Subject to the terms of the next paragraph, any record holder of shares of our common stock is
eligible to participate in the Plan with respect to any or all of his or her shares. A holder of
record is a person who owns shares of our common stock registered in his or her name on our
records. A beneficial holder is a person who owns shares of our common stock in street name, such
as through a broker or other nominee. In order to be eligible to participate, beneficial owners of
shares of common stock whose shares are registered in names other than their own must either
arrange for the holder of record to join the Plan or have the shares they wish to enroll in the
Plan transferred to their own names. Beneficial owners who are not record holders, however, may not
make optional cash payments to purchase additional shares of common stock under the
Plan.
Shareholders residing in certain states or citizens or residents of a country other than the Unites
States, its territories or possessions, may be ineligible to participate in the Plan if Fauquier
Bankshares, Inc., in its sole discretion, determines that causing the Plan to comply with
applicable securities laws and regulations in such states or countries is onerous.
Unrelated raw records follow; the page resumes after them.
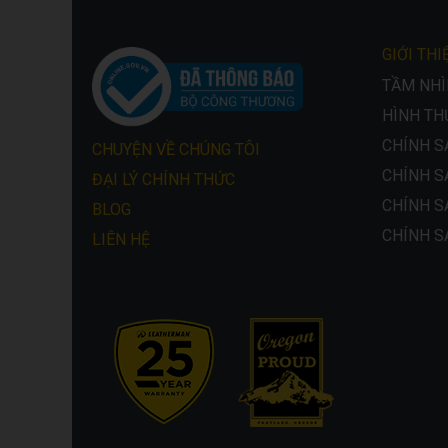
GIỚI THI
TẦM NHÌN
HÌNH TH
CHÍNH S
CHUYỆN VỀ CHÚNG TÔI
CHÍNH S
ĐẠI LÝ CHÍNH THỨC
CHÍNH S
BLOG
CHÍNH S
LIÊN HỆ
In addition, employees of Fauquier Bankshares, Inc. and its wholly owned subsidiaries who own
shares of our common stock are eligible to participate in the Plan through payroll deductions. Each
employees payroll deduction may not exceed $100 per payroll period. In addition, to ensure
that their investments are diversified, employees participating in the Plan are strongly urged not
to have more than 20% of their total investments in Fauquier Bankshares, Inc. common stock at any
time.
5. Is partial participation
possible under the Plan?
Yes. If you desire that the dividends on only some of your shares of common stock held of record be
reinvested under the Plan, you may indicate such number of shares on the authorization card.
Dividends will thereafter be reinvested on the number of shares you specify, and you will continue
to receive cash dividends on the remainder of your shares.
Please note that you cannot elect partial reinvestment for dividends on shares you receive though
the Plan itself, whether through dividend reinvestment or through optional cash purchases.
Dividends on these shares received through the Plan will be fully reinvested in additional shares
of common stock.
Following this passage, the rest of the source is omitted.